**The task**
Go to the line holding "August 2016" in the entries below and write out exactly every line down to and including the line holding "ated with LLM assistance.".

Stored data
::::::::::
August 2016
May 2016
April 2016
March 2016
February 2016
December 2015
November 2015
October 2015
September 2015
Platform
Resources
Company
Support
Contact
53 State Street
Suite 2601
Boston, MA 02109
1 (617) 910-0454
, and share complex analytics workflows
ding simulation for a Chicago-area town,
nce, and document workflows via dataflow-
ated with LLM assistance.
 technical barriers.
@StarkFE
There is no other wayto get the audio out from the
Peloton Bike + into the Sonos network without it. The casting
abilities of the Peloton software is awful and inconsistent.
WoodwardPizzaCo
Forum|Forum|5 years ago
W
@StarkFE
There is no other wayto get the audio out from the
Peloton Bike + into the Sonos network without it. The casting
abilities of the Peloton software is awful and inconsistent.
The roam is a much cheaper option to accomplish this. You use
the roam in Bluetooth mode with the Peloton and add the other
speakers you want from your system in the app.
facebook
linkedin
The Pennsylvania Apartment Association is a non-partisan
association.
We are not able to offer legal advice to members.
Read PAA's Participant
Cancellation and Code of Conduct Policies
::::::::::
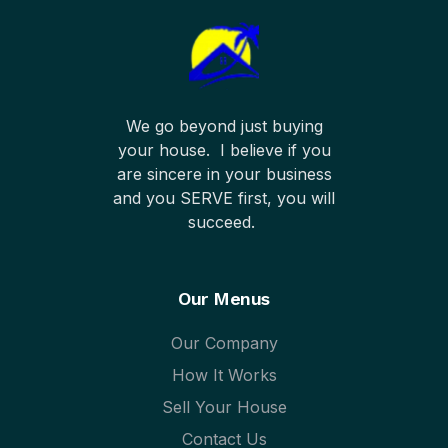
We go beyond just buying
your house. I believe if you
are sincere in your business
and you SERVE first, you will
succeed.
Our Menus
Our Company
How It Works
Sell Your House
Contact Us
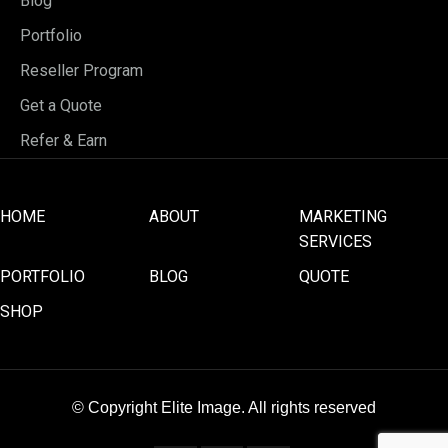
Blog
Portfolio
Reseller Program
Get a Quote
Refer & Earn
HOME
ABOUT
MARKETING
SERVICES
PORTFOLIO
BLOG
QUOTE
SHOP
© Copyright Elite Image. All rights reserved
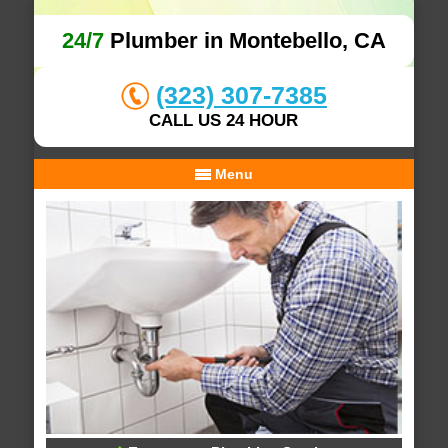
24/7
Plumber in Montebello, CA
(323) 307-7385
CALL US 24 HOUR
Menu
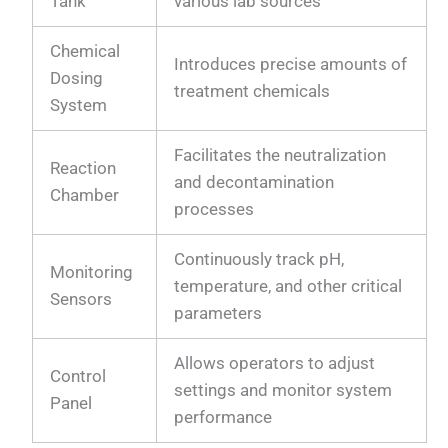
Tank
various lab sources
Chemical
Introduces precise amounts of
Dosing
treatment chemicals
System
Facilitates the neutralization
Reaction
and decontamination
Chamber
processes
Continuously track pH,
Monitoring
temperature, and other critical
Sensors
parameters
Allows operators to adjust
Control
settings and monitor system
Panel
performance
::::::::::
**Exercise response**
August 2016
May 2016
April 2016
March 2016
February 2016
December 2015
November 2015
October 2015
September 2015
Platform
Resources
Company
Support
Contact
53 State Street
Suite 2601
Boston, MA 02109
1 (617) 910-0454
, and share complex analytics workflows
ding simulation for a Chicago-area town,
nce, and document workflows via dataflow-
ated with LLM assistance.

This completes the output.